PROVIDED INFORMATION
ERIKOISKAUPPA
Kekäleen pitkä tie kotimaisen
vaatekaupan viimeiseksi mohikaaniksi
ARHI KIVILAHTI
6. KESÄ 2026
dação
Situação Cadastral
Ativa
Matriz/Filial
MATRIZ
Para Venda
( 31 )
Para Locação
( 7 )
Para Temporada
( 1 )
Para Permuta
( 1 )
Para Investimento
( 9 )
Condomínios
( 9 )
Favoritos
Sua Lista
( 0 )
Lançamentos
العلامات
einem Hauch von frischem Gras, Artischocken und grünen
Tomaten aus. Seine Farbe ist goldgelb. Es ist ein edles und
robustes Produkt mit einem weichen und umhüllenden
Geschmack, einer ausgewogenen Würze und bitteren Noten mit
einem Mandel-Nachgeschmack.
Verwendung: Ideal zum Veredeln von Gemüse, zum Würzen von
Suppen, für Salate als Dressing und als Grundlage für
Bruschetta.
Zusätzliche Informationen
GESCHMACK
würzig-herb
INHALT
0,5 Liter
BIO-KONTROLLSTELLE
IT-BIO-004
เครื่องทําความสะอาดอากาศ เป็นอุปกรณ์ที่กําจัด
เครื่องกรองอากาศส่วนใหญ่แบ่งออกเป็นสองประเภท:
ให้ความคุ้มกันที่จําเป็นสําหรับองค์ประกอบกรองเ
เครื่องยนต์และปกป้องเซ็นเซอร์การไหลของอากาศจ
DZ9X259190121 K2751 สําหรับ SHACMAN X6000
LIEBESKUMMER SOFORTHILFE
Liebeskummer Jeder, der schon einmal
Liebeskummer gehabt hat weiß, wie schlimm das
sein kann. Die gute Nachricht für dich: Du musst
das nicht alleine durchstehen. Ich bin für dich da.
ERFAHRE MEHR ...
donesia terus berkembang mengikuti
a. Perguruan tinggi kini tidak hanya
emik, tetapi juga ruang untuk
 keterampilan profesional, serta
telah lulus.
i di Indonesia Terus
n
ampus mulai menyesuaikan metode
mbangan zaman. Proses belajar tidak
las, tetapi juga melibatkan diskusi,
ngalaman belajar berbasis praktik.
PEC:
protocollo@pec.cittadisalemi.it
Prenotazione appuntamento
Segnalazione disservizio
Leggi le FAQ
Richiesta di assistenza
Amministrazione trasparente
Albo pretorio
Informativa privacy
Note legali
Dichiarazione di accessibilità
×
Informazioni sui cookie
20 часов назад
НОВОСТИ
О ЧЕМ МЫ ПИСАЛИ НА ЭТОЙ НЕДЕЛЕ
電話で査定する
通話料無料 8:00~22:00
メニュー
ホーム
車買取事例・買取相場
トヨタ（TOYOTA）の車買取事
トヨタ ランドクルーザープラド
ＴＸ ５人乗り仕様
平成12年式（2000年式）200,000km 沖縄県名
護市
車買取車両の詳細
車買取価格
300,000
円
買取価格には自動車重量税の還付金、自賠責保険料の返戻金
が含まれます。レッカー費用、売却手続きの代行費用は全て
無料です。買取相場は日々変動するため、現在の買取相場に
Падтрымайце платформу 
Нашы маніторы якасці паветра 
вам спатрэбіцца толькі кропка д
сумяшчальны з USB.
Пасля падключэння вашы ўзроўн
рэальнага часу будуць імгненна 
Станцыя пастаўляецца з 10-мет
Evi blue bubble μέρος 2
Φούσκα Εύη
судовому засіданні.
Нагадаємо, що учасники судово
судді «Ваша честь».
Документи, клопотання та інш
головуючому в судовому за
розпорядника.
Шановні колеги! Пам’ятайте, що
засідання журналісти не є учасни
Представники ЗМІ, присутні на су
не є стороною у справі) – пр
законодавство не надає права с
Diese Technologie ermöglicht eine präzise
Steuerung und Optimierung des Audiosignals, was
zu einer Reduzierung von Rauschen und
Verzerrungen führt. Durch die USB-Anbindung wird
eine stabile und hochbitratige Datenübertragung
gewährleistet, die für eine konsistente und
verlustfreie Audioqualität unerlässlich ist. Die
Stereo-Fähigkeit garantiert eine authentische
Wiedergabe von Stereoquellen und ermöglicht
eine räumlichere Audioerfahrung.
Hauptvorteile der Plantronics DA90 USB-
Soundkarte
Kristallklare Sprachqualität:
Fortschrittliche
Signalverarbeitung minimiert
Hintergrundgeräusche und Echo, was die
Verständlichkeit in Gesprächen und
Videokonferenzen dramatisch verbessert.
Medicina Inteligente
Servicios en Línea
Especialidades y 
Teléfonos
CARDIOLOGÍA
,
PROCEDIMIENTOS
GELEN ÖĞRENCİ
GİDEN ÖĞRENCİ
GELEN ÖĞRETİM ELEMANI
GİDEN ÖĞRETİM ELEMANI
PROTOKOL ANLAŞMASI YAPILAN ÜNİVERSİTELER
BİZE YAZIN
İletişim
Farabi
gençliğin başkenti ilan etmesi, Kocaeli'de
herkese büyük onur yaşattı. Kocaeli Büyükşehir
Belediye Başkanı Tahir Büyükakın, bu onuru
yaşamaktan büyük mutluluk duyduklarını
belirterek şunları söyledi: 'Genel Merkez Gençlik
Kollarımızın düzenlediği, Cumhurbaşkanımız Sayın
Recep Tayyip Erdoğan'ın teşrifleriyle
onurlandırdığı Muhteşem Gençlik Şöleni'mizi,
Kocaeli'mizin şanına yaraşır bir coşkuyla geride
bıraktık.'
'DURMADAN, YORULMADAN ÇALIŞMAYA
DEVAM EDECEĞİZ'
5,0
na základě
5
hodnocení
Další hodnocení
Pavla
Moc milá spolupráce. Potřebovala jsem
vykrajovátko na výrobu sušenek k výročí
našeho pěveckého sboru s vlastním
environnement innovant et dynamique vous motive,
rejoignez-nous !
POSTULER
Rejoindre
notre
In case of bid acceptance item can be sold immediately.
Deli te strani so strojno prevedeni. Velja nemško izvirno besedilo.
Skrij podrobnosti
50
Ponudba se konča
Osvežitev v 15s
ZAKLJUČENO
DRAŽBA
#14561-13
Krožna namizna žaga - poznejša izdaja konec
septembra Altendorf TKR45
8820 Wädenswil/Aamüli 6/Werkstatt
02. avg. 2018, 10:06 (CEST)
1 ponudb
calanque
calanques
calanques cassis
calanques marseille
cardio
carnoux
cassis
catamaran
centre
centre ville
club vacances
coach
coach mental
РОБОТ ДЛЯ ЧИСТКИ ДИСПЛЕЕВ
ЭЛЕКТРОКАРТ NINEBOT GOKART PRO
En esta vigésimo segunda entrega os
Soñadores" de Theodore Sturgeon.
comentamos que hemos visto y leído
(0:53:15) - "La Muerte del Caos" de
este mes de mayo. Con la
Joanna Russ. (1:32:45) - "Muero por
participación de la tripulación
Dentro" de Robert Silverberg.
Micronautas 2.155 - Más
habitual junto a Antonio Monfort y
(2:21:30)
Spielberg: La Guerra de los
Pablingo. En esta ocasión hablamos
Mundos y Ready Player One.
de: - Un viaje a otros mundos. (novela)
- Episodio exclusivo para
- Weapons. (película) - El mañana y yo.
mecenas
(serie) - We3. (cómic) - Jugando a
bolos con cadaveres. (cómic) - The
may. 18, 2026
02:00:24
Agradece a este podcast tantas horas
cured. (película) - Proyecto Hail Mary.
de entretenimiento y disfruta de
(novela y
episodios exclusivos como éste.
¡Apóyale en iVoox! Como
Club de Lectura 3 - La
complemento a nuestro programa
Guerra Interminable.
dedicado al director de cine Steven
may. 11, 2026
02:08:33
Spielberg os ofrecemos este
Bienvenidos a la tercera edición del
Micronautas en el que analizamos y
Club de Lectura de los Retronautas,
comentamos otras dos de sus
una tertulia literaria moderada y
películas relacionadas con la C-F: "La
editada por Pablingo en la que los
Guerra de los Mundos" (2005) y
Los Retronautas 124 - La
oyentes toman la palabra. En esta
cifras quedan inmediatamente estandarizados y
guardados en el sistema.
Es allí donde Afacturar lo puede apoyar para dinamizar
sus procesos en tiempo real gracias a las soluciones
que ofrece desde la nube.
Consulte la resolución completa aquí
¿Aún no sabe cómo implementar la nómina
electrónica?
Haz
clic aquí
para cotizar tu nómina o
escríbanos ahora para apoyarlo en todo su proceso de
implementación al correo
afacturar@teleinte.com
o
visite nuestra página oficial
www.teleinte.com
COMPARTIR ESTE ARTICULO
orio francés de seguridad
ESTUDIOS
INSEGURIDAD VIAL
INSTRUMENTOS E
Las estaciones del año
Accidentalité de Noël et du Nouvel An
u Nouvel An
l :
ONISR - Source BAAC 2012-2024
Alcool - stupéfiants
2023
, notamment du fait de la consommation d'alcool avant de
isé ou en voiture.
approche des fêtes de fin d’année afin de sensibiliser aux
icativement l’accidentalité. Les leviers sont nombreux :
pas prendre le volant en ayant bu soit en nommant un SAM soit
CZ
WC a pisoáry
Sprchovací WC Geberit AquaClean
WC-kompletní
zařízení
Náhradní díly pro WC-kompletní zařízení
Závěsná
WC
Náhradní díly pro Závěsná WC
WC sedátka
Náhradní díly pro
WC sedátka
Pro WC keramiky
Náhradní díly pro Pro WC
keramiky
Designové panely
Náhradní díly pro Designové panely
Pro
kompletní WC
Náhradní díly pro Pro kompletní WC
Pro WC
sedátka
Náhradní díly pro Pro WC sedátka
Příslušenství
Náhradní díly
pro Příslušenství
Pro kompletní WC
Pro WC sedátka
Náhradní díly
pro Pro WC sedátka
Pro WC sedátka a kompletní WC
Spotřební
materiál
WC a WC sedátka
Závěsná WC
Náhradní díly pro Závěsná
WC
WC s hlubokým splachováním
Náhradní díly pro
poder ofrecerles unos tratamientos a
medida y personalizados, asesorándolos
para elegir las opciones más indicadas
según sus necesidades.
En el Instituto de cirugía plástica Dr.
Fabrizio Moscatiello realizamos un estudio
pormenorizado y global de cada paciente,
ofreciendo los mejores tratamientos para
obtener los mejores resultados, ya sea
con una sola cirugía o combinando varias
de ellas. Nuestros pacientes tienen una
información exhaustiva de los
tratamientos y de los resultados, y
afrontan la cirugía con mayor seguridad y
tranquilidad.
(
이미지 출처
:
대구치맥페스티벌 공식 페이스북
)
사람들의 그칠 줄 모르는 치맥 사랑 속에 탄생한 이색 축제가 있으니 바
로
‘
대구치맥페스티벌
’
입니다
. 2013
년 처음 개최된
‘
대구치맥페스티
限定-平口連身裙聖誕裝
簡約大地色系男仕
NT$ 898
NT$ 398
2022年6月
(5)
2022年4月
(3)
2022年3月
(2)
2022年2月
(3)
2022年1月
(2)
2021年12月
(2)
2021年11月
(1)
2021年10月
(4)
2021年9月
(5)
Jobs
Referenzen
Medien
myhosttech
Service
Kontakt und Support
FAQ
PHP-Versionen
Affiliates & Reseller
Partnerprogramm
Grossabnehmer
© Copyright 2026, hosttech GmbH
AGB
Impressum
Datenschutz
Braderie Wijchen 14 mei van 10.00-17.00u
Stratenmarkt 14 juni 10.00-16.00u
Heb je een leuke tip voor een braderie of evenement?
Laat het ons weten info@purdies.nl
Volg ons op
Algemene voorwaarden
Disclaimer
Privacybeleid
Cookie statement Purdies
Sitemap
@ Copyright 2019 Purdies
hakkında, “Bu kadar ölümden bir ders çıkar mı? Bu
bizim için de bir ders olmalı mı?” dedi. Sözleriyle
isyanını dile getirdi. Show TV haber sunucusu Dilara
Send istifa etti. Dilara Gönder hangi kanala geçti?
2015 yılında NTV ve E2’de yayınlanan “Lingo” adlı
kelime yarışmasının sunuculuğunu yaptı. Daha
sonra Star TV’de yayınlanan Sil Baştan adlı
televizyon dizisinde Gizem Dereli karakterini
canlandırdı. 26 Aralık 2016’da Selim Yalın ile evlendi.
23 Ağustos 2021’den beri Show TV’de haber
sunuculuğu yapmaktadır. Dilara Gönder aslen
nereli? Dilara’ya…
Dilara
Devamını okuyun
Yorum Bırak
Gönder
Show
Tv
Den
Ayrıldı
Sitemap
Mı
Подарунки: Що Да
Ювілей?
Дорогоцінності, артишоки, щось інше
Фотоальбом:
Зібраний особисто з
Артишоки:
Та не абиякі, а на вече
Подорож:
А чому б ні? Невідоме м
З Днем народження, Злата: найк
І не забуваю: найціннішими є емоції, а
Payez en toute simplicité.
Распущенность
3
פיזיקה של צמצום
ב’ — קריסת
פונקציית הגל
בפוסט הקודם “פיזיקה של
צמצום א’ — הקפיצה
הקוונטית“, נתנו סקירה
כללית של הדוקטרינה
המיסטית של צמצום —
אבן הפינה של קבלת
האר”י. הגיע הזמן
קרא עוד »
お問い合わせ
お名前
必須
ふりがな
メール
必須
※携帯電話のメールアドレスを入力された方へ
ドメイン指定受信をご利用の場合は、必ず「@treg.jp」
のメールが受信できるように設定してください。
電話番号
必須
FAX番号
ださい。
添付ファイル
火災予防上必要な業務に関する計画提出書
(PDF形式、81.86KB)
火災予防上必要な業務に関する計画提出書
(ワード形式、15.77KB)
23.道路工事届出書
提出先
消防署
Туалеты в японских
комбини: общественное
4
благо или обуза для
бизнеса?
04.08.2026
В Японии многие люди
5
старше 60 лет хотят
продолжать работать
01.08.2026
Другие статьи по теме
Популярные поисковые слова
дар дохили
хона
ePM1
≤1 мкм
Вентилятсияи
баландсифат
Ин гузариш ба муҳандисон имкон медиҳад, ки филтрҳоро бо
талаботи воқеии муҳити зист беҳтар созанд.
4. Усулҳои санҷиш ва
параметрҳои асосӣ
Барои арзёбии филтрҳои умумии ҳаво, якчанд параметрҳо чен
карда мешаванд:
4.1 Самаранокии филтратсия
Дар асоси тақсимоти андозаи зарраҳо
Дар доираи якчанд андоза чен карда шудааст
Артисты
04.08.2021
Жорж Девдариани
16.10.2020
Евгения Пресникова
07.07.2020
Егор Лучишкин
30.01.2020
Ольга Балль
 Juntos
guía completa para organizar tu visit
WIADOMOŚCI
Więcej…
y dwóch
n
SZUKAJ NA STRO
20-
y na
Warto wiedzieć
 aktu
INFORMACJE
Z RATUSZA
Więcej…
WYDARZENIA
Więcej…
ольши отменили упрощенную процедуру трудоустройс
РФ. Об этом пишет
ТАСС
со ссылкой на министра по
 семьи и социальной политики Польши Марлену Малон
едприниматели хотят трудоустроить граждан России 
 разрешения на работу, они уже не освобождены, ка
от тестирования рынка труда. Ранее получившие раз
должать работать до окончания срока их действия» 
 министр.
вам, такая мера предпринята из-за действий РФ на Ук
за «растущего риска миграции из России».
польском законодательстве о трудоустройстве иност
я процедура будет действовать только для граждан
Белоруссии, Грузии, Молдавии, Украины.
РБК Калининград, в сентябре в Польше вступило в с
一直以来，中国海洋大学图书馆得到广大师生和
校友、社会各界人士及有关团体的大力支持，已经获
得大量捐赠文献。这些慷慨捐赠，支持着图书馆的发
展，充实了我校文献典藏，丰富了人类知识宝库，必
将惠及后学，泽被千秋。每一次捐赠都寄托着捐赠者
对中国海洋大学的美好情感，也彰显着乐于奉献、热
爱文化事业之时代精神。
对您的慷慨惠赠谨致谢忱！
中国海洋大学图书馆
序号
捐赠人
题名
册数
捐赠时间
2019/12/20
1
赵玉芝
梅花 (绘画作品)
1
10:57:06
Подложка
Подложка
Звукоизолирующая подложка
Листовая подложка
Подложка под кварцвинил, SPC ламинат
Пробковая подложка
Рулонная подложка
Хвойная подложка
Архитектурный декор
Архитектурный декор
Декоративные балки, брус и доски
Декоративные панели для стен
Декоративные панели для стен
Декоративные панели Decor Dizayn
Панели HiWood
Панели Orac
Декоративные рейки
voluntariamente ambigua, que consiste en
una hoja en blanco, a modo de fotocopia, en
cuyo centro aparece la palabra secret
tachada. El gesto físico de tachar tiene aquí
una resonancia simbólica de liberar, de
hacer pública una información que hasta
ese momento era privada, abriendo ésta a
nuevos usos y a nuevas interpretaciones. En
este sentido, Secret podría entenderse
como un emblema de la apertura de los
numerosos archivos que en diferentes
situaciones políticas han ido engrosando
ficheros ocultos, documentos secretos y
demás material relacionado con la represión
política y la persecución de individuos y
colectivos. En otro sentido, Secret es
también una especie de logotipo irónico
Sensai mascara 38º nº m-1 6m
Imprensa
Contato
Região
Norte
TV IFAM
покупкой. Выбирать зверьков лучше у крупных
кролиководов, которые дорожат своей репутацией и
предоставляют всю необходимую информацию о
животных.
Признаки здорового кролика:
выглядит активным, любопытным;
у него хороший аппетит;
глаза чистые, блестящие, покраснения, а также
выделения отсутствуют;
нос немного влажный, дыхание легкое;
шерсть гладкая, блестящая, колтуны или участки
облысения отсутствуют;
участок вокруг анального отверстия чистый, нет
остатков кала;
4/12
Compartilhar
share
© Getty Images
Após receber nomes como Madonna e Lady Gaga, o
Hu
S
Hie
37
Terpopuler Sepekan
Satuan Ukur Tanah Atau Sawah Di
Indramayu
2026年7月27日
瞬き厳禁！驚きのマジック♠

PROBLEM
Copy every line of the entries above in which "palabra" occurs.

SOLUTION
oyentes toman la palabra. En esta
cuyo centro aparece la palabra secret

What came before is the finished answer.